### [TASK TO CARRY OUT]
Set down the records once more, please, exactly and with the pictures left out.

[Stored data entries]
● ● ● ● ●

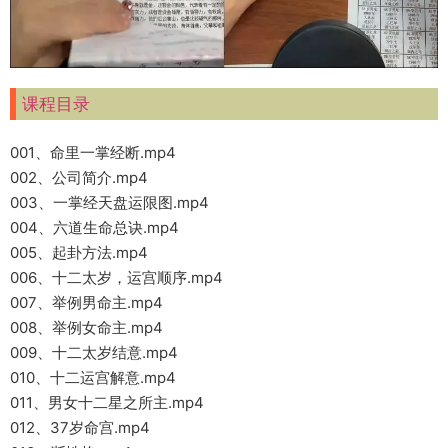
课程目录
001、命里一掌经断.mp4
002、公司简介.mp4
003、一掌经天盘运限图.mp4
004、六道生命总诀.mp4
005、起卦方法.mp4
006、十二太岁，运宫顺序.mp4
007、举例男命主.mp4
008、举例女命主.mp4
009、十二太岁结意.mp4
010、十二运宫解意.mp4
011、男女十二星之所主.mp4
012、37岁命宫.mp4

● ● ● ● ●

### [WRITTEN ANSWER]
课程目录
001、命里一掌经断.mp4
002、公司简介.mp4
003、一掌经天盘运限图.mp4
004、六道生命总诀.mp4
005、起卦方法.mp4
006、十二太岁，运宫顺序.mp4
007、举例男命主.mp4
008、举例女命主.mp4
009、十二太岁结意.mp4
010、十二运宫解意.mp4
011、男女十二星之所主.mp4
012、37岁命宫.mp4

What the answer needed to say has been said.